Nothing in A.Z.'s world is quite what it seems. At his father's funeral, he learns that the man he viewed as a Communist Party careerist also became a member of Solidarity and an ardent Catholic when that was fashionable; during the war, it turns out, his father had been a member of the fiercely anticommunist resistance movement but later joined the security forces of the new, pro-Soviet government that hunted his former comrades down. At his send-off, friends from both camps lavish him with praise. The implicit message: There are few pure villains, and even fewer pure heroes.
As he absorbs these lessons, A.Z. is full of biting observations about the narrow universe he inhabits. During the 1980s, he writes anonymous letters denouncing himself to communist newspapers, as this keeps his reputation as a target of the regime's ire alive a bit longer. Through the eyes of A.Z., the underground scene is full of people who are nearly as cynically conniving as he is. And his bitterness extends into the postcommunist era, where he feels particularly slighted because no one remembers his earlier fame, even if it was built on lies.
When he tries to make a career in politics by signing up for any party that will have him, A.Z. is acting upon his conviction about the phoniness of a new generation of politicians who are allegedly defending democratic principles. He also bemoans the disappearance of serious publications and books, as the new publishers are only interested in the easy sells -- cookbooks, self-help books, anything with plenty of sex and violence. A.Z. would gladly partake of this bonanza, if he only knew how. Nothing is beneath him, although he looks contemptuously at those who have succeeded where he keeps failing.
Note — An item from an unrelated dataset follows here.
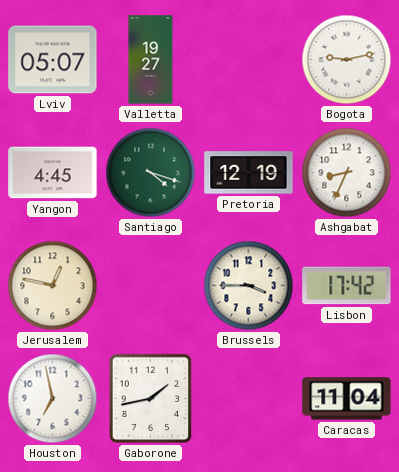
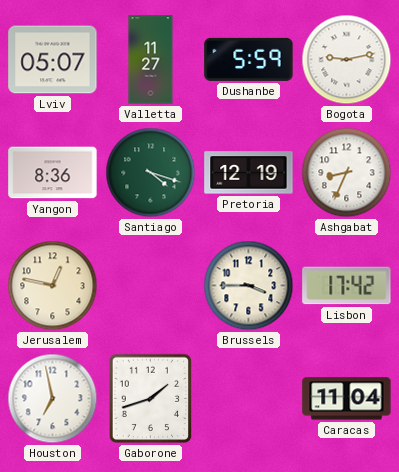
Valletta: 19:27 -> 11:27
Dushanbe: none -> 5:59
Yangon: 4:45 -> 8:36
Gaborone: 1:43 -> 1:42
Are Polish readers supposed to feel a trace of pity for this repulsive character? In a way, yes, since he represents all the worst traits that are, to some extent, present in so many of his fellow citizens. Anderman spares no one, making the point that in any system, people are people -- flawed, full of internal contradictions, and willing to do almost anything as they grasp for power, prestige, and money, no matter what ideals they proclaim.
As dark as its vision is, Caly Czas offers a ray of hope. By showing he can be as critical of his own milieu as those of others he clearly despises, Anderman demonstrates the cleansing virtues of self-criticism. It's a painful exercise, and it runs the risk of adding to the general climate of cynicism. But if it prompts some Poles to examine their own consciences when it comes to taking responsibility for the shortcomings of their society rather than simply pinning the blame on "them," whoever "they" may be, it could prove to be a highly useful one. And for outsiders, this novel reveals the moral state of a nation that, behind its new modern façade, is still very much at odds with itself as it grapples with the dirty secrets of its past.